# Task statement:
For every line in the entries that contains "temps", show the whole line.

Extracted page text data
* * * * *
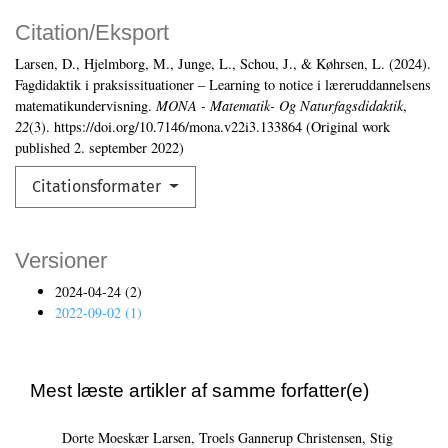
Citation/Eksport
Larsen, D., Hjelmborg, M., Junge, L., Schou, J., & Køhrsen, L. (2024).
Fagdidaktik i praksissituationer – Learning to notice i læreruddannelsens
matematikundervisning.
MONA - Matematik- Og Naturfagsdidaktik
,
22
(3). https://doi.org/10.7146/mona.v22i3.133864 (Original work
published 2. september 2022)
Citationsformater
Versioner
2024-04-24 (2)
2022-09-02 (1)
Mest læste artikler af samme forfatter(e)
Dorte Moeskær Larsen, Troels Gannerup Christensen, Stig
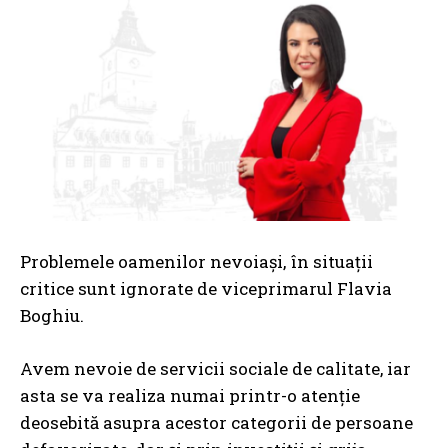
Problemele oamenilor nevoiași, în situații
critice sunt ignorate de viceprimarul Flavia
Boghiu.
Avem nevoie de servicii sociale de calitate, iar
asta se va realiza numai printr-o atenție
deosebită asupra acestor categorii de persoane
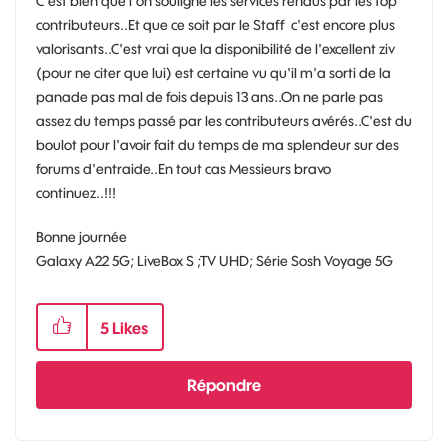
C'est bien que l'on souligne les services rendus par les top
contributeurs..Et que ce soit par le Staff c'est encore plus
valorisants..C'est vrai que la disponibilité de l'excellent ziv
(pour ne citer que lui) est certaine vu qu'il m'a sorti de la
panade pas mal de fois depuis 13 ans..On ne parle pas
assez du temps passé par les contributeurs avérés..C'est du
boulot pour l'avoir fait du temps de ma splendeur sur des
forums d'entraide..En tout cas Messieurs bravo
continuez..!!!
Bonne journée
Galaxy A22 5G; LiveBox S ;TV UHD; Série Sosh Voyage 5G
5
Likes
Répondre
* * * * *
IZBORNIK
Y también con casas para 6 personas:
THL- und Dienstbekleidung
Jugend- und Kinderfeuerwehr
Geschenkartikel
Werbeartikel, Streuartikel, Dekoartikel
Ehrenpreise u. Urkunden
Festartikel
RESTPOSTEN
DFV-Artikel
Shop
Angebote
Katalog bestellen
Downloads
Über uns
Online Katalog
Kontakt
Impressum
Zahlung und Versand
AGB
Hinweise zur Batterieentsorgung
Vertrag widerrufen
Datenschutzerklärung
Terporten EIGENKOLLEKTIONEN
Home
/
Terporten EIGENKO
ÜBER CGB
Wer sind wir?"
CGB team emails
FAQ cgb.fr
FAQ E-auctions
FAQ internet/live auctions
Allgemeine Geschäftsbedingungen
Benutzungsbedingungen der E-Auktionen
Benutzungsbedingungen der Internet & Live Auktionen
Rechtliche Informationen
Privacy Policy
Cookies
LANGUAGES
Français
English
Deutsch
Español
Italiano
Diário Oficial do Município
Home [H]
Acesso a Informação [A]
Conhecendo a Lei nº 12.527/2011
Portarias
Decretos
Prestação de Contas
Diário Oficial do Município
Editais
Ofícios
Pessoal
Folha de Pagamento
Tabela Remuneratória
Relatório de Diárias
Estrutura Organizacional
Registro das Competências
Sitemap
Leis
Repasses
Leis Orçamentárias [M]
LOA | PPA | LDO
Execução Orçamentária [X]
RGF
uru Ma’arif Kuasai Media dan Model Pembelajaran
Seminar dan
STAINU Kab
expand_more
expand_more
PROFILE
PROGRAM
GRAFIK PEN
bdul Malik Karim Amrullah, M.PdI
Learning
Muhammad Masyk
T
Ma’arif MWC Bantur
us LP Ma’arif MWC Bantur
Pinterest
* * * * *
# Response for this exercise:
assez du temps passé par les contributeurs avérés..C'est du
boulot pour l'avoir fait du temps de ma splendeur sur des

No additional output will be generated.